AdaptiveWork process flows
Overview
This guide provides a step-by-step overview of how organizations can use Planview AdaptiveWork and the financial planning capability to forecast costs, estimate benefits, and build budgets that support strategic investment decisions. Learn how to develop business cases, track planned vs. actuals, and use reports and dashboards to monitor financial performance across portfolios, programs, and projects.
Process steps
Process step | Description |
---|---|
Enter initial estimated cost and revenue |
In the Finance section of the project enter the initial Budgets Cost and Expected Revenue. If timesheets are not being used, the Actual Cost and Actual Revenue can be manually entered or calculated from manual entries on the schedule. For more information: |
Enter planned hours for resources on tasks on the project schedule | Project managers plan resource costs by creating their detailed schedule (work breakdown structure) and assigning the needed resources to tasks and assigning planned hours. The financial plan Labor Budget and Forecast are the calculated using those tasks, resources, assigned hours and the respected resource rate. |
Enter budget for non-labor resource costs on financial planning |
Enter the budget for the non-labor resource costs required to deliver the work into the financial planning. For more information: |
Enter budget for forecasted revenue on financial planning | Enter the budget for the financial benefit of delivering the work into the financial planning. |
Budget approved/forecast entered | The final project budget is reviewed and approved. Once approved, the Budget totals are entered into the Forecast. This allows tracking of Budget versus Forecast to track the progress of the project or program. |
Reports
There are a number of standard financial reports in the report library. These can be run with specific filters to see the appropriate financials. See Financial Planning Report Examples and Timephase Financial Data in Reports and Dashboards for more information.

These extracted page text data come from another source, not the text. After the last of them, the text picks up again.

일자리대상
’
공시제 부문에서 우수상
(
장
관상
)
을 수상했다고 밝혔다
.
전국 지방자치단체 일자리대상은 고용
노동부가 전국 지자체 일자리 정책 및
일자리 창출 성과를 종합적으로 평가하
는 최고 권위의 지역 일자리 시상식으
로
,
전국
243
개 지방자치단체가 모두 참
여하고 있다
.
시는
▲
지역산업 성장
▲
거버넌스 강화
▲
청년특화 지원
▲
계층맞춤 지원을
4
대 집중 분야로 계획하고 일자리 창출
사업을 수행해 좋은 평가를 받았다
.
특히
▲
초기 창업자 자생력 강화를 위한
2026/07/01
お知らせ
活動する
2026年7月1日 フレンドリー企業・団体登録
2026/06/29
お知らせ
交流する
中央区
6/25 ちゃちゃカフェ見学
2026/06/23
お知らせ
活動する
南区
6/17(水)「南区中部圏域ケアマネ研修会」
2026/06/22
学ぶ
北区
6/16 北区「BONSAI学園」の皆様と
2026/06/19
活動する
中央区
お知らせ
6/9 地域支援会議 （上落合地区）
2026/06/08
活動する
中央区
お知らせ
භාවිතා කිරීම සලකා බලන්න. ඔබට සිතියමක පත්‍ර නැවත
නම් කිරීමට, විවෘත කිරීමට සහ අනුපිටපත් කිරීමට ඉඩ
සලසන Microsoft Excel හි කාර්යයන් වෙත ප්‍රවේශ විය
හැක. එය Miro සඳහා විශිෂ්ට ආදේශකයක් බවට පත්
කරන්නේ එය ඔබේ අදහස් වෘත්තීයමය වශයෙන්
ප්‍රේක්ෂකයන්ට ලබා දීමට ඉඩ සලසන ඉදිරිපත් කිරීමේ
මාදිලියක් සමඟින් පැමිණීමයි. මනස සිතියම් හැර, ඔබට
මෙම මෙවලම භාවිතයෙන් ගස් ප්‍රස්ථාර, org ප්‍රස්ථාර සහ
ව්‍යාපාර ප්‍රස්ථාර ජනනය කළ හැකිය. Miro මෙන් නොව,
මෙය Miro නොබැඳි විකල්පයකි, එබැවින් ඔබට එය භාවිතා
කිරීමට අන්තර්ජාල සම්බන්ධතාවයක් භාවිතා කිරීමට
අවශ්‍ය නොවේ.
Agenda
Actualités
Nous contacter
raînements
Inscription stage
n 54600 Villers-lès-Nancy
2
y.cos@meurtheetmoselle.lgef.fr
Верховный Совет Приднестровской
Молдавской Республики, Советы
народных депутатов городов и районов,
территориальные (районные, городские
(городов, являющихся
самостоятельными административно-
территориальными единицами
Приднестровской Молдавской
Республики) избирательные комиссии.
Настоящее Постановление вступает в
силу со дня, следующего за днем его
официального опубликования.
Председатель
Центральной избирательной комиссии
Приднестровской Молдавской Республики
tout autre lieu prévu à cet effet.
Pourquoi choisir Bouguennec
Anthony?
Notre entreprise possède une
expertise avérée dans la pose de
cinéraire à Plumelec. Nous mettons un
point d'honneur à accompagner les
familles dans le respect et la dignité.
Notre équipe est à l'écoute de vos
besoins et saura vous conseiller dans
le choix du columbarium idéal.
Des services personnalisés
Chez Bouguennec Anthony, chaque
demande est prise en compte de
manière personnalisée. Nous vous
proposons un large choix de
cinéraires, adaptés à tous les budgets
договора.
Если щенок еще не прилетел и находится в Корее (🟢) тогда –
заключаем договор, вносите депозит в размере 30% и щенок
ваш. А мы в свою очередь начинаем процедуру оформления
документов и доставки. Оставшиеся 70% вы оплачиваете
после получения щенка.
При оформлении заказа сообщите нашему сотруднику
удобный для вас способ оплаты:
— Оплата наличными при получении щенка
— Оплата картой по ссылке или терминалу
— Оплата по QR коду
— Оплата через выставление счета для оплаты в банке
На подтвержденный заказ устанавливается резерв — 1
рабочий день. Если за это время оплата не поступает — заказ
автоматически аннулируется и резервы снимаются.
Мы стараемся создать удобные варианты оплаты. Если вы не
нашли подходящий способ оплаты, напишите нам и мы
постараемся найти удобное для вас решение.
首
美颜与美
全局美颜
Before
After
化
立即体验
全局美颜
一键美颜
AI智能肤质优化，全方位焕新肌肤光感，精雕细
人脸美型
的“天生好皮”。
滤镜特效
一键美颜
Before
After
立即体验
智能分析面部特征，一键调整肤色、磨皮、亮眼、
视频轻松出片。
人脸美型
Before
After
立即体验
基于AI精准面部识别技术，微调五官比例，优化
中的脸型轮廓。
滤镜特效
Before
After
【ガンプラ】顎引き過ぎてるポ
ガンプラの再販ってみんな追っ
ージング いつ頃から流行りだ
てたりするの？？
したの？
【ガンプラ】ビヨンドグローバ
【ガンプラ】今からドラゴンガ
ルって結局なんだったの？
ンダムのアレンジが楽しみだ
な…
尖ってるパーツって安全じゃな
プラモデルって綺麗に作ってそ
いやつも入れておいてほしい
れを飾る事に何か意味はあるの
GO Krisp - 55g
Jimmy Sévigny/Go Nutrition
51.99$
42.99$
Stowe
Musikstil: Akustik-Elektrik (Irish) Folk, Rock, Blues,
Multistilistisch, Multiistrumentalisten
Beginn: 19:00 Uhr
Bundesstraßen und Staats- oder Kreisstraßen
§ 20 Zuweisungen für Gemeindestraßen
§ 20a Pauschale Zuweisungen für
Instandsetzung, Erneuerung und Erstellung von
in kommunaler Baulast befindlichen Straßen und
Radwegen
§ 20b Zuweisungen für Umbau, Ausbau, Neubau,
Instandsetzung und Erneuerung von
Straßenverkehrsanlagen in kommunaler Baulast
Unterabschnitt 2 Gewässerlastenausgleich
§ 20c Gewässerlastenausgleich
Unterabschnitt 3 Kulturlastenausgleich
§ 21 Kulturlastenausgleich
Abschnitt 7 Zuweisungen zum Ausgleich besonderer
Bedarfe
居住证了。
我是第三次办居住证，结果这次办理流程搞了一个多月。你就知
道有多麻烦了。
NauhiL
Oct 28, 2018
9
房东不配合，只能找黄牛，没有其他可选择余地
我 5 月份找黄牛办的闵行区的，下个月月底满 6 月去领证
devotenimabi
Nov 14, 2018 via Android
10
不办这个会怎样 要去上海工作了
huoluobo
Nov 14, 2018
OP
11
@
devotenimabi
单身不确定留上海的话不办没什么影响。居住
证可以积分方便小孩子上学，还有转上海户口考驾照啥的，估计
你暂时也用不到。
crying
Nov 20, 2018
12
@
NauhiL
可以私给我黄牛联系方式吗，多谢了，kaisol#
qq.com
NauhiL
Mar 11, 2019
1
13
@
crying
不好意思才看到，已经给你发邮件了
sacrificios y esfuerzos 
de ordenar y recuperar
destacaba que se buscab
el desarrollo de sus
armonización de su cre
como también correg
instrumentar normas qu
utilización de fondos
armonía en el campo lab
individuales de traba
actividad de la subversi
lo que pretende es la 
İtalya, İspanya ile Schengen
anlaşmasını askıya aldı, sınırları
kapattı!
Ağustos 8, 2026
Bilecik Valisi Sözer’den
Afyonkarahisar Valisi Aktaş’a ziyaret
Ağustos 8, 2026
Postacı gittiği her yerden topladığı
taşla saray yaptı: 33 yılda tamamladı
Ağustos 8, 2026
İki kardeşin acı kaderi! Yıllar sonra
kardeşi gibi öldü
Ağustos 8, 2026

Additional reports and dashboards can be created by the administrator and shared with the organization and appropriate team members.
Best practices
Build a single source of truth
Organizations should strive to standardize their financial processes so that the platform becomes the single source of truth for financial tracking. When everyone is using the same processes and categories, you’ll be able to make accurate decisions and understand the financial status of each project and the entire portfolio.
Fund programs strategically
Prioritize and fund program investments based on quantifiable business benefits, such as ROI, NPV, and customer retention metrics.
Give each value stream a budget
In agile organizations, define spending policies, guidelines, and practices for each value stream within the portfolio. With these guardrails in place, each value stream should have autonomy, flexibility, and the speed to execute their own budget.
Monitor financial health
Having the right reporting and dashboards that display the financial health of both individual projects and the overall portfolio are necessary to ensure the right decisions are made when a project starts to deviate from the plan.
Baseline financial plans
When there is an approved change to a project’s financial plan, save off the new plan as the current baseline. Having each change to the plan saved as a separate baseline allows you to see the progress of financial changes, and when looking back, see adjustments during a project’s initial planning to allow for more accurate budgeting.
Understand top-down and bottom-up
Organizations can use top-down planning (where a pool of funding at the program or strategic level is used to fund the work aligned against it), or bottom-up (where the work is funded and then rolled up to appropriate levels to see the overall costs or benefits). Understanding how your organization tracks and approves funding is important to know what guardrails are in place and what reporting will be used to track financial performance.